Another link with motoring journalism has been lost, so soon after the death of Christopher Jennings, with the passing away of Rodney Walkerley, at the age of 77, last December. Rodney worked for Motor Sport from 1927 to 1928, starting with those tests of motorcycles to which we referred recently. He graduated to more important reporting before joining the staff of The Light Car in 1930, as that brisk weekly’s Sports Editor, under the nom-de-plume of “The Blower”. Walkerley liked to tell a story of how he and his co-editor of Motor Sport used to hide in the lavatory when I, as a schoolboy, called at the Victoria Street offices in London to tell them of their mistakes! This was a kind reference to me, but although I had my first article published in Motor Sport in 1930 (about Brooklands, of course), by the time I started contributing to it regularly, around 1935 onwards, Walkerley had moved on to greater things.

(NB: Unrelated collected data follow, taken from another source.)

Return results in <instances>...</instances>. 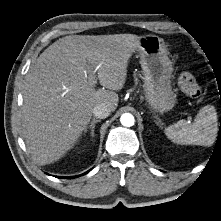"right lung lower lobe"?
<instances>
[{"label":"right lung lower lobe","mask_w":221,"mask_h":221,"mask_svg":"<svg viewBox=\"0 0 221 221\" xmlns=\"http://www.w3.org/2000/svg\"><path fill=\"white\" fill-rule=\"evenodd\" d=\"M88 172H89V171H87L86 173H88ZM86 173H84V174H86ZM84 174H83V175H84ZM71 178H74V177H71Z\"/></svg>","instance_id":"obj_1"}]
</instances>
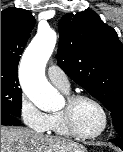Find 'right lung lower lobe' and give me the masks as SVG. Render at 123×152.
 <instances>
[{"label": "right lung lower lobe", "mask_w": 123, "mask_h": 152, "mask_svg": "<svg viewBox=\"0 0 123 152\" xmlns=\"http://www.w3.org/2000/svg\"><path fill=\"white\" fill-rule=\"evenodd\" d=\"M20 121L11 115H1V125H18Z\"/></svg>", "instance_id": "right-lung-lower-lobe-1"}]
</instances>
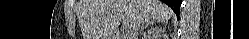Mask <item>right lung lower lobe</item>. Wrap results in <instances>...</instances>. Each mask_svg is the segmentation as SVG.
<instances>
[{
    "label": "right lung lower lobe",
    "instance_id": "obj_1",
    "mask_svg": "<svg viewBox=\"0 0 249 39\" xmlns=\"http://www.w3.org/2000/svg\"><path fill=\"white\" fill-rule=\"evenodd\" d=\"M163 2L166 3L169 7H171V9L179 17V9L181 6V0H163Z\"/></svg>",
    "mask_w": 249,
    "mask_h": 39
}]
</instances>
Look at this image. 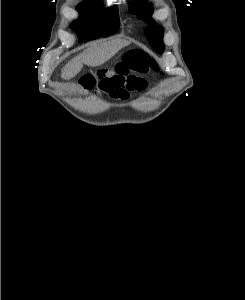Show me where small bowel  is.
<instances>
[{
    "label": "small bowel",
    "mask_w": 245,
    "mask_h": 300,
    "mask_svg": "<svg viewBox=\"0 0 245 300\" xmlns=\"http://www.w3.org/2000/svg\"><path fill=\"white\" fill-rule=\"evenodd\" d=\"M147 83L143 78H124L114 73L104 74L97 84L99 93L107 95L111 100L127 101L132 92L145 90Z\"/></svg>",
    "instance_id": "c3829d8e"
}]
</instances>
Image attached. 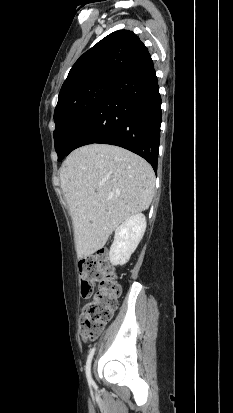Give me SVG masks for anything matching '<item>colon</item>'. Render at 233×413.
<instances>
[{"label": "colon", "instance_id": "1", "mask_svg": "<svg viewBox=\"0 0 233 413\" xmlns=\"http://www.w3.org/2000/svg\"><path fill=\"white\" fill-rule=\"evenodd\" d=\"M79 272L82 296H92L81 314L80 335L83 340H90L96 338L111 320L121 287L106 251L80 261ZM96 286L97 291L93 294Z\"/></svg>", "mask_w": 233, "mask_h": 413}]
</instances>
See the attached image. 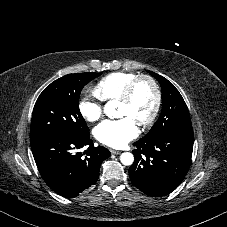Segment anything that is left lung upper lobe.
Returning a JSON list of instances; mask_svg holds the SVG:
<instances>
[{"mask_svg": "<svg viewBox=\"0 0 227 227\" xmlns=\"http://www.w3.org/2000/svg\"><path fill=\"white\" fill-rule=\"evenodd\" d=\"M147 72L161 85L162 111L147 135L140 140L151 141L168 135L193 132L188 108L179 91L161 75L148 70Z\"/></svg>", "mask_w": 227, "mask_h": 227, "instance_id": "1", "label": "left lung upper lobe"}]
</instances>
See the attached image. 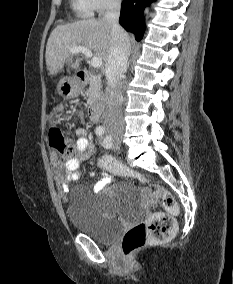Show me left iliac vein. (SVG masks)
<instances>
[{
  "instance_id": "obj_1",
  "label": "left iliac vein",
  "mask_w": 233,
  "mask_h": 284,
  "mask_svg": "<svg viewBox=\"0 0 233 284\" xmlns=\"http://www.w3.org/2000/svg\"><path fill=\"white\" fill-rule=\"evenodd\" d=\"M110 143H111V147L113 149H119L120 148L121 142H120L119 138L116 137V138L112 139L110 141Z\"/></svg>"
}]
</instances>
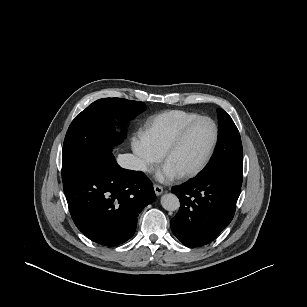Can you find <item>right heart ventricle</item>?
<instances>
[{
  "mask_svg": "<svg viewBox=\"0 0 307 307\" xmlns=\"http://www.w3.org/2000/svg\"><path fill=\"white\" fill-rule=\"evenodd\" d=\"M200 116L198 113L183 110L163 112L149 120L144 136L157 152L163 154L179 130Z\"/></svg>",
  "mask_w": 307,
  "mask_h": 307,
  "instance_id": "e07e8e85",
  "label": "right heart ventricle"
}]
</instances>
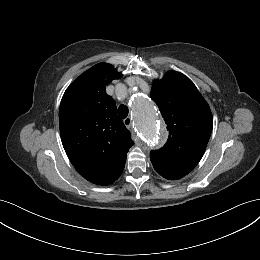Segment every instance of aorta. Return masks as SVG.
Returning a JSON list of instances; mask_svg holds the SVG:
<instances>
[{
    "label": "aorta",
    "instance_id": "obj_1",
    "mask_svg": "<svg viewBox=\"0 0 260 260\" xmlns=\"http://www.w3.org/2000/svg\"><path fill=\"white\" fill-rule=\"evenodd\" d=\"M131 107L138 134L149 148H158L163 140L154 105L144 96L137 95L133 98Z\"/></svg>",
    "mask_w": 260,
    "mask_h": 260
}]
</instances>
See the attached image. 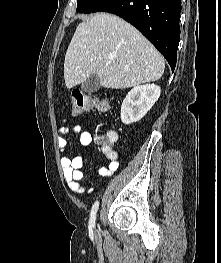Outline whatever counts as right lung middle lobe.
I'll use <instances>...</instances> for the list:
<instances>
[{"label": "right lung middle lobe", "mask_w": 221, "mask_h": 263, "mask_svg": "<svg viewBox=\"0 0 221 263\" xmlns=\"http://www.w3.org/2000/svg\"><path fill=\"white\" fill-rule=\"evenodd\" d=\"M104 0H77V12L91 13L93 12Z\"/></svg>", "instance_id": "1"}]
</instances>
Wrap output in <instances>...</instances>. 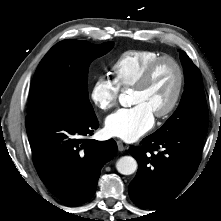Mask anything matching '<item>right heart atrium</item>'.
Masks as SVG:
<instances>
[{
    "label": "right heart atrium",
    "mask_w": 221,
    "mask_h": 221,
    "mask_svg": "<svg viewBox=\"0 0 221 221\" xmlns=\"http://www.w3.org/2000/svg\"><path fill=\"white\" fill-rule=\"evenodd\" d=\"M120 89L113 80L100 76L90 90L92 104L102 112L113 109L118 102Z\"/></svg>",
    "instance_id": "right-heart-atrium-1"
}]
</instances>
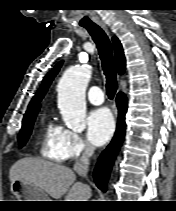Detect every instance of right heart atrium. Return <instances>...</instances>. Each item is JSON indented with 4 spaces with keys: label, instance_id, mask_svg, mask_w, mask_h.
Returning a JSON list of instances; mask_svg holds the SVG:
<instances>
[{
    "label": "right heart atrium",
    "instance_id": "right-heart-atrium-1",
    "mask_svg": "<svg viewBox=\"0 0 176 211\" xmlns=\"http://www.w3.org/2000/svg\"><path fill=\"white\" fill-rule=\"evenodd\" d=\"M65 159H78L91 151V147L78 133L66 130L63 140Z\"/></svg>",
    "mask_w": 176,
    "mask_h": 211
}]
</instances>
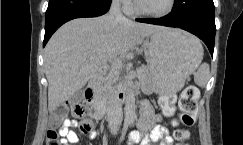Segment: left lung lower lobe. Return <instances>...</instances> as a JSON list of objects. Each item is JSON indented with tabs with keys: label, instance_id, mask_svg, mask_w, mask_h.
Returning a JSON list of instances; mask_svg holds the SVG:
<instances>
[{
	"label": "left lung lower lobe",
	"instance_id": "left-lung-lower-lobe-1",
	"mask_svg": "<svg viewBox=\"0 0 243 145\" xmlns=\"http://www.w3.org/2000/svg\"><path fill=\"white\" fill-rule=\"evenodd\" d=\"M139 22L164 25L168 27L182 28L188 32L193 33L207 45L211 55L213 56L214 38L216 33L215 22H201L187 19L180 13L173 10L171 13L162 18L157 19H137Z\"/></svg>",
	"mask_w": 243,
	"mask_h": 145
}]
</instances>
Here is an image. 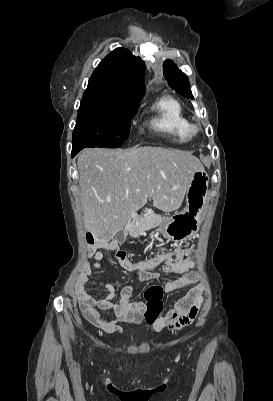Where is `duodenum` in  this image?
<instances>
[{
  "label": "duodenum",
  "instance_id": "410a0bca",
  "mask_svg": "<svg viewBox=\"0 0 273 401\" xmlns=\"http://www.w3.org/2000/svg\"><path fill=\"white\" fill-rule=\"evenodd\" d=\"M137 220H138V215L135 214V213H133V214L130 216V218H129V221H128L127 225H126V228H127V229H130V228L132 227V225H133Z\"/></svg>",
  "mask_w": 273,
  "mask_h": 401
}]
</instances>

He managed his work as “The Blower” so successfully that Temple Press moved him on to become Sports Editor of The Motor by 1934, an exacting task, as he had to follow in the footsteps and wheel-tracks of the great Humphrey Symons. But he brought a great flair to this work, writing as “Grand Vitesse”. With the emergence of the German Mercedes-Benz and Auto-Union teams more and more interest was being devoted to Grand Prix racing and Rodney went to all the events, as a sort of travelling reporter, in cars like his MG Magnette and RM Riley, etc. He brought a journalistic approach into his race reports and stories, which captured the spirit of those times, and was elected to the BRDC in 1947, a great honour for a non-racing driver. I remember hearing him give a lecture on such motor racing, at the RAE at Farnborough during the war, his infectious enthusiasm for the daring of the great GP aces corning over even to a lay audience. He was known to the great racing drivers of his time, as D.S.J. was to be, and is, in a later period.
The war saw Walkerley serving in the RASC, ending as a Staff-Captain, from 1940 to 1945. Afterwards he took up again from where he had been interrupted by Hitler. He loved Continental travel and wrote books about it. He enjoyed the more amusing as well as the dramatic aspects of the racing game he followed, and he served on the RAC Competitions Committee from 1948 to 1959, when he retired from The Motor. It is sad, very sad, that he had an unhappy closing to a life in which the tall, stooping figure, smoking continually, had been such an amusing and popular person in the realms of motoring journalism. — W.B.